On a night when his teammates shot a combined 15-for-46 and tied the rebounding battle with one of the worst rebounding teams in the conference, Irvin came out strong with 19 points and a team-high 11 boards. Irvin didn’t make a basket in the last 17 minutes of the game, but he helped carry the Wolverines with 15 points in the first half.

“Guys need to step up,” Irvin said. “I had to go through that a bit last year with Derrick and (senior guard Caris LeVert) being out, so I’m used to it now. It’s a team game — all of us are just trying to do what we can.”

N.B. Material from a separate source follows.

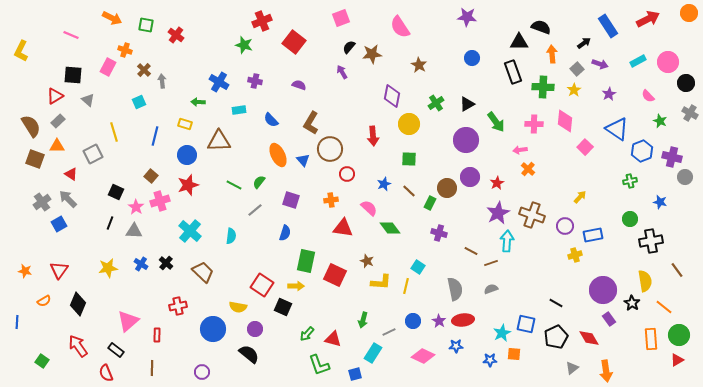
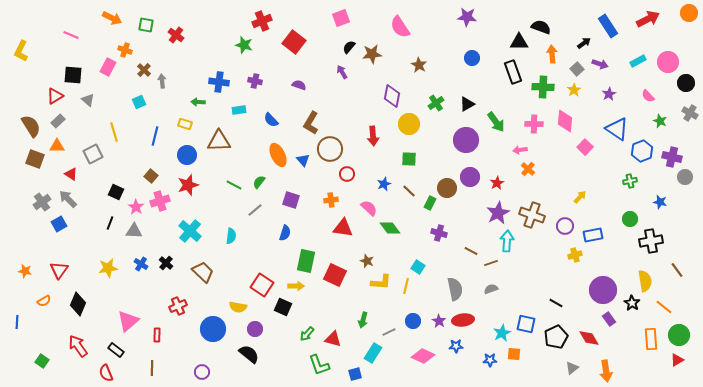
blue cross at (219, 82): rotated 24 degrees counterclockwise
red cross at (178, 306): rotated 12 degrees counterclockwise
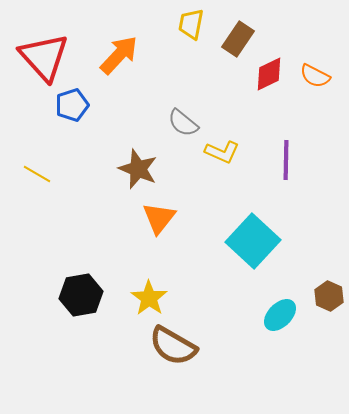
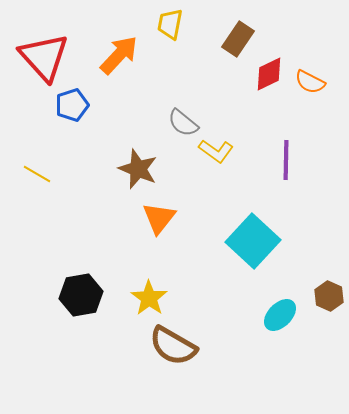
yellow trapezoid: moved 21 px left
orange semicircle: moved 5 px left, 6 px down
yellow L-shape: moved 6 px left, 1 px up; rotated 12 degrees clockwise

In the second half, it was Walton’s turn to take over. Like most of his teammates, Walton didn’t have a great shooting performance — he made just five of his 13 shots — but in the second half, he made 10 of 11 free throws and a big 3-pointer to help ice the game for the Wolverines.

“Derrick’s been playing with great poise, especially once we got into the Big Ten (season),” Irvin said. “He’s been able to be there when things are going tough for us. He was able to make some big shots tonight when we couldn’t really get the ball in the basket.”

Walton finished with a team-high 22 points, thanks largely to his success from the charity stripe, though his shooting numbers on paper left a bit to be desired. But Michigan coach John Beilein was more than satisfied with the way his point guard played, especially with offensive focal point LeVert still injured.

“We’re calling more plays for (Walton), and we’re wanting him to be aggressive,” Beilein said. “His 3 was a big, big shot for us. … He’s finishing at the rim — his left-handed finish was huge as well. He’s growing every single day.”

And crucially, Walton’s performance at the line proved to be the difference for a team that hadn’t gotten into many free-throw battles late in games — Beilein said the only true example of that this year was at North Carolina State in December, where LeVert sank eight of eight foul shots down the stretch to seal a victory.

The victory wasn’t especially pleasing to Beilein, the fans or the players, but in the end the Wolverines were still proud to say they had successfully closed out the game.

“It wasn’t a pretty win,” Irvin said, “but it was gritty. We had to do the things we don’t normally have to do — we had to fight.”